Fight against Ebola needs more speed – and cash

The official death toll from Ebola in Liberia is now around 1,500 people. However, the FT thinks that even these grim figures are “certainly a significant underestimate”, since the condition “is spreading outside the medical surveillance systems that have been put in place”.

The FT says “this is the most severe crisis to have hit Liberia and Sierra Leone since the civil wars in both countries drew to an end just over a decade ago”. As a result, “the world should be standing with the people of Sierra Leone, Liberia and Guinea and helping their governments to establish the requisite controls to staunch the spread of Ebola”.

Although “some of the reactions have been tinged with hysteria”, The Washington Post warns, “either the world gets this right or the outbreak will spread”. This means “more personnel, material, money and speed than has been applied in the past six months”.

Sadly, “there won’t be any magic bullet in a new drug or vaccine to save the day”. Instead, “the only way Ebola can be stopped is by control measures that are labour and resource intensive: finding and isolating those infected”.

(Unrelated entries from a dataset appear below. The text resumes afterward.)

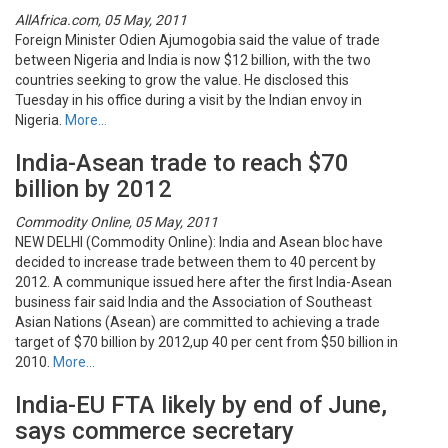
AllAfrica.com, 05 May, 2011
Foreign Minister Odien Ajumogobia said the value of trade
between Nigeria and India is now $12 billion, with the two
countries seeking to grow the value. He disclosed this
Tuesday in his office during a visit by the Indian envoy in
Nigeria.
More…
India-Asean trade to reach $70
billion by 2012
Commodity Online, 05 May, 2011
NEW DELHI (Commodity Online): India and Asean bloc have
decided to increase trade between them to 40 percent by
2012. A communique issued here after the first India-Asean
business fair said India and the Association of Southeast
Asian Nations (Asean) are committed to achieving a trade
target of $70 billion by 2012,up 40 per cent from $50 billion in
2010.
More…
India-EU FTA likely by end of June,
says commerce secretary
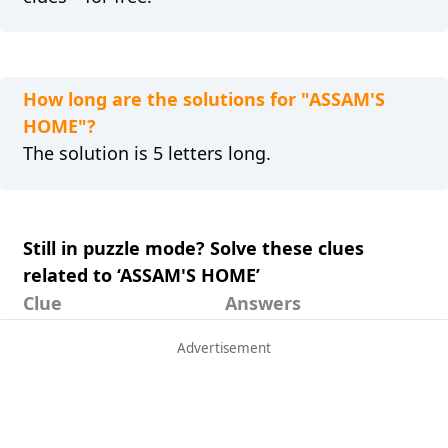
How long are the solutions for "ASSAM'S
HOME"?
The solution is 5 letters long.
Still in puzzle mode? Solve these clues
related to ‘ASSAM'S HOME’
Clue
Answers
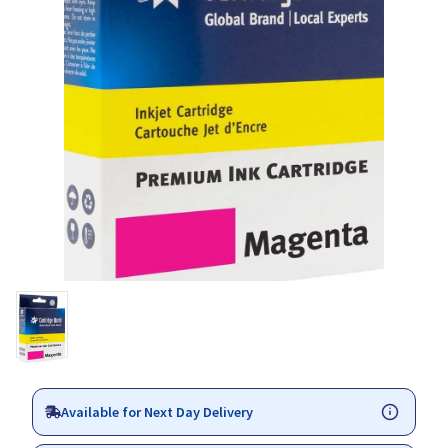
Available for Next Day Delivery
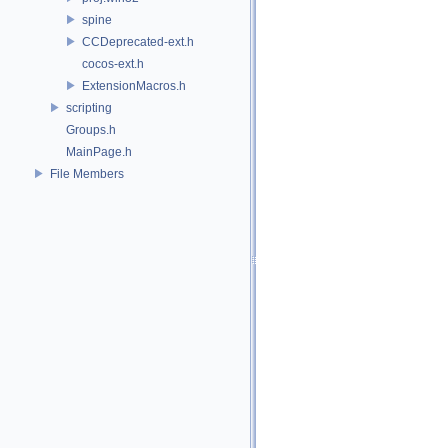
spine
CCDeprecated-ext.h
cocos-ext.h
ExtensionMacros.h
scripting
Groups.h
MainPage.h
File Members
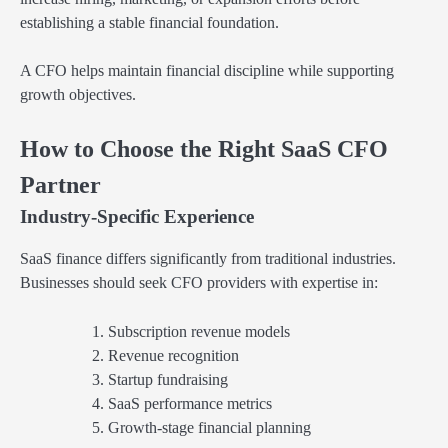
establishing a stable financial foundation.
A CFO helps maintain financial discipline while supporting
growth objectives.
How to Choose the Right SaaS CFO
Partner
Industry-Specific Experience
SaaS finance differs significantly from traditional industries.
Businesses should seek CFO providers with expertise in:
Subscription revenue models
Revenue recognition
Startup fundraising
SaaS performance metrics
Growth-stage financial planning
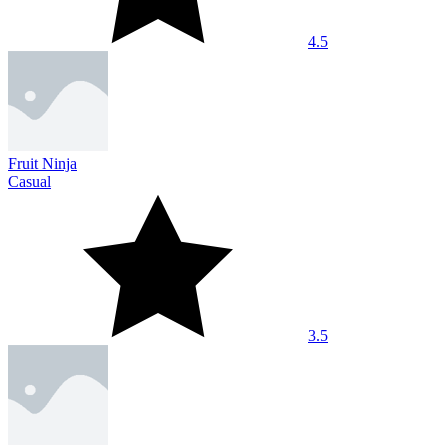
4.5
Fruit Ninja
Casual
3.5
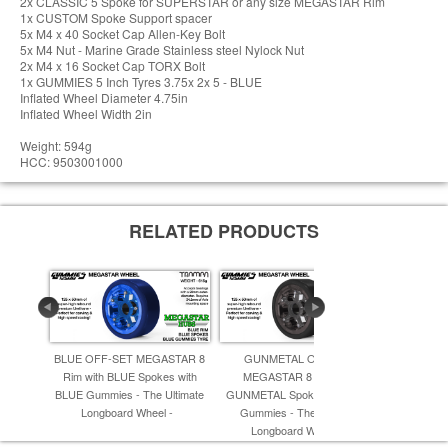
2x CLASSIC 5 Spoke for SUPERSTAR or any size MEGASTAR Rim
1x CUSTOM Spoke Support spacer
5x M4 x 40 Socket Cap Allen-Key Bolt
5x M4 Nut - Marine Grade Stainless steel Nylock Nut
2x M4 x 16 Socket Cap TORX Bolt
1x GUMMIES 5 Inch Tyres 3.75x 2x 5 - BLUE
Inflated Wheel Diameter 4.75in
Inflated Wheel Width 2in
Weight: 594g
HCC: 9503001000
RELATED PRODUCTS
BLUE OFF-SET MEGASTAR 8
GUNMETAL OFF-SET
GOLD OFF
Rim with BLUE Spokes with
MEGASTAR 8 Rim with
Rim with
BLUE Gummies - The Ultimate
GUNMETAL Spokes & BLACK
BLACK Gumm
Longboard Wheel -
Gummies - The Ulrimate
Long
Longboard Wheel -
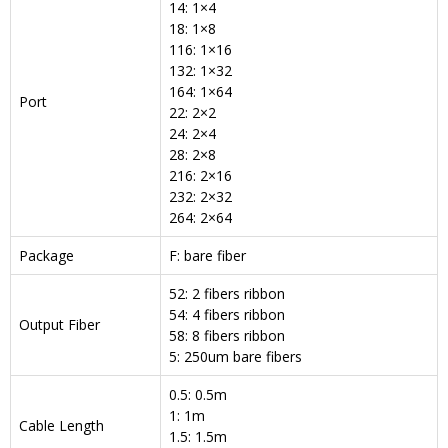
14: 1×4
18: 1×8
116: 1×16
132: 1×32
164: 1×64
Port
22: 2×2
24: 2×4
28: 2×8
216: 2×16
232: 2×32
264: 2×64
Package
F: bare fiber
52: 2 fibers ribbon
54: 4 fibers ribbon
Output Fiber
58: 8 fibers ribbon
5: 250um bare fibers
0.5: 0.5m
1: 1m
Cable Length
1.5: 1.5m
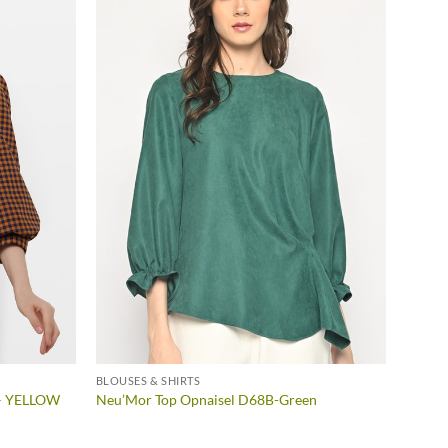
BLOUSES & SHIRTS
 – YELLOW
Neu’Mor Top Opnaisel D68B-Green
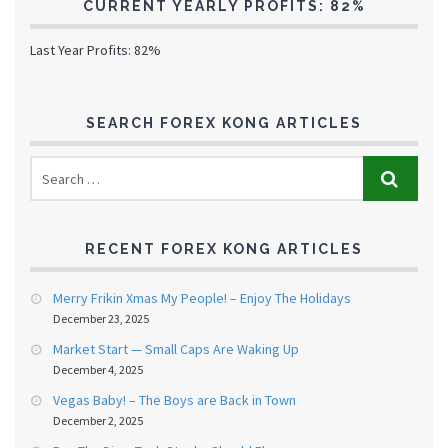
CURRENT YEARLY PROFITS: 82%
Last Year Profits: 82%
SEARCH FOREX KONG ARTICLES
RECENT FOREX KONG ARTICLES
Merry Frikin Xmas My People! – Enjoy The Holidays
December 23, 2025
Market Start — Small Caps Are Waking Up
December 4, 2025
Vegas Baby! – The Boys are Back in Town
December 2, 2025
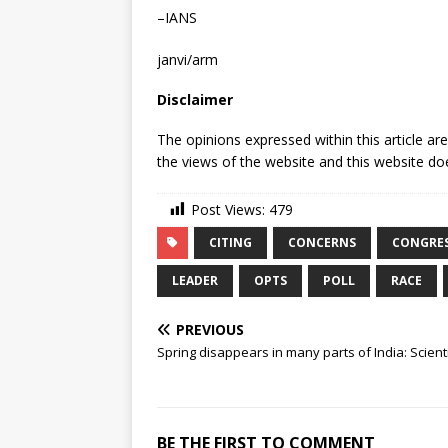
–IANS
janvi/arm
Disclaimer
The opinions expressed within this article ar
the views of the website and this website doe
Post Views:
479
CITING
CONCERNS
CONGRE
LEADER
OPTS
POLL
RACE
PREVIOUS
Spring disappears in many parts of India: Scient
BE THE FIRST TO COMMENT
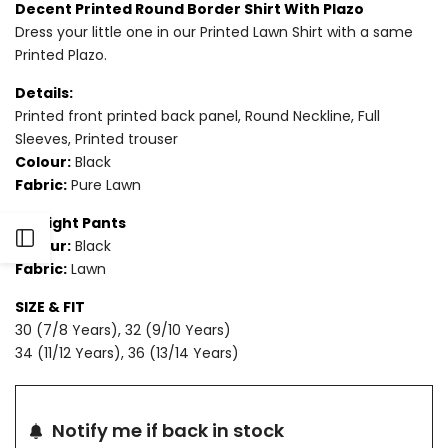
Decent Printed Round Border Shirt With Plazo
Dress your little one in our Printed Lawn Shirt with a same
for
for
Printed Plazo.
2
2
Details:
PIECE
PIECE
Printed front printed back panel, Round Neckline, Full
Sleeves, Printed trouser
-
-
Colour:
Black
Fabric:
Pure Lawn
PRINTED
PRINTED
Straight Pants
LAWN
LAWN
Open
Colour:
Black
SUIT
SUIT
Fabric:
Lawn
Sidebar
SIZE & FIT
30 (7/8 Years), 32 (9/10 Years)
34 (11/12 Years), 36 (13/14 Years)
Notify me if back in stock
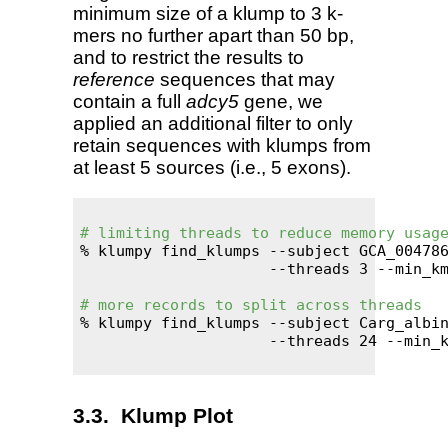
minimum size of a klump to 3 k-
mers no further apart than 50 bp,
and to restrict the results to
reference
sequences that may
contain a full
adcy5
gene, we
applied an additional filter to only
retain sequences with klumps from
at least 5 sources (i.e., 5 exons).
# limiting threads to reduce memory usag
% klumpy find_klumps --subject GCA_004786
                     --threads 3 --min_km
# more records to split across threads
% klumpy find_klumps --subject Carg_albin
                     --threads 24 --min_k
Klump Plot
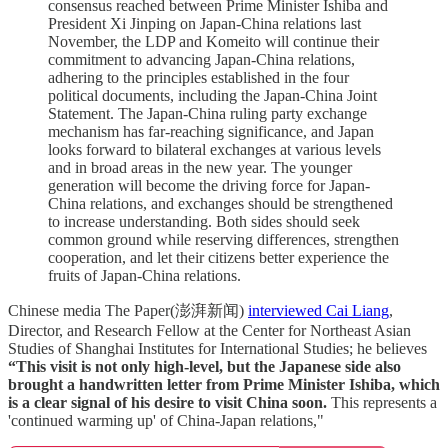
consensus reached between Prime Minister Ishiba and
President Xi Jinping on Japan-China relations last
November, the LDP and Komeito will continue their
commitment to advancing Japan-China relations,
adhering to the principles established in the four
political documents, including the Japan-China Joint
Statement. The Japan-China ruling party exchange
mechanism has far-reaching significance, and Japan
looks forward to bilateral exchanges at various levels
and in broad areas in the new year. The younger
generation will become the driving force for Japan-
China relations, and exchanges should be strengthened
to increase understanding. Both sides should seek
common ground while reserving differences, strengthen
cooperation, and let their citizens better experience the
fruits of Japan-China relations.
Chinese media The Paper(澎湃新闻)
interviewed Cai Liang
,
Director, and Research Fellow at the Center for Northeast Asian
Studies of Shanghai Institutes for International Studies; he believes
“This visit is not only high-level, but the Japanese side also
brought a handwritten letter from Prime Minister Ishiba, which
is a clear signal of his desire to visit China soon.
This represents a
'continued warming up' of China-Japan relations,"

In the long run, Liberia needs better government, argues Robtel Neajai Pailey in The Guardian. “Contrary to what has been reported, Liberia is not poor; it is poorly managed.”

In particular, “Liberia must strengthen its health-care infrastructure by increasing the percentage of the national budget allotted to health”.

The Daily Telegraph thinks the crisis shows the worth of aid workers, such as William Pooley, who is being treated in the UK after being infected with the virus. Aid workers “voluntarily put themselves in harm’s way, motivated not by the desire to be well known, but by selfless sacrifice”.

Sadly, “last year was the most dangerous on record for humanitarian workers, with 155 killed, 171 seriously wounded and 134 kidnapped”.